Okay, so I'm having a bad knee day and I may have groaned just a bit when I got up from the computer desk at the end of class this morning, but there was only one student left in the room and it wasn't a loud groan. Nevertheless the student very helpfully responded to my pain thus: "I remember what my grampa always says about getting old," and I wanted to tell the student to stop right there because a sentence that starts that way cannot possibly end well, but he insisted on completing the thought: "Grampa said the only thing golden about the golden years is his pee."
Nothing I've ever read or heard or experienced as a teacher has equipped me to respond in the moment to that kind of statement, so maybe the best thing to do under the circumstances would be to pretend I've gone deaf.
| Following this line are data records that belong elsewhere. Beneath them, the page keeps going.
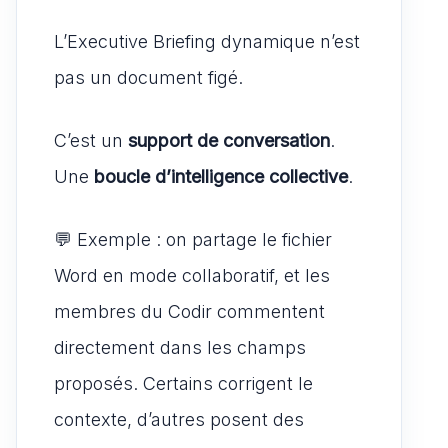
L’Executive Briefing dynamique n’est
pas un document figé.
C’est un
support de conversation
.
Une
boucle d’intelligence collective
.
💬 Exemple : on partage le fichier
Word en mode collaboratif, et les
membres du Codir commentent
directement dans les champs
proposés. Certains corrigent le
contexte, d’autres posent des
Which would only serve to reinforce the student's belief that I'm a creaky old codger contemporary with his grampa.
Earlier in the same class students had been showing me their progress on annotated bibliography entries, most of which were in fonts so small they could have been etched on the edge of a sewing needle. I kept needing to blow up the page and squint, which made me feel about a million years old.
And then I pulled some real old-fogey moves like insisting that the deadline is real and therefore the right time for students to mention a dead laptop is at the beginning of class, not at the moment after the dropbox closes, and if some technical difficulty made submitting the assignment on time impossible, then their best approach would be to ask me what they can do to remedy the situation rather than to tell me "I'll just be turning this in later" with a smirk that brings to mind the phrase "arrogant prick."
But of course I wouldn't say that out loud to a student--and even if I did, he wouldn't be able to hear it over the creaking of my bad knee.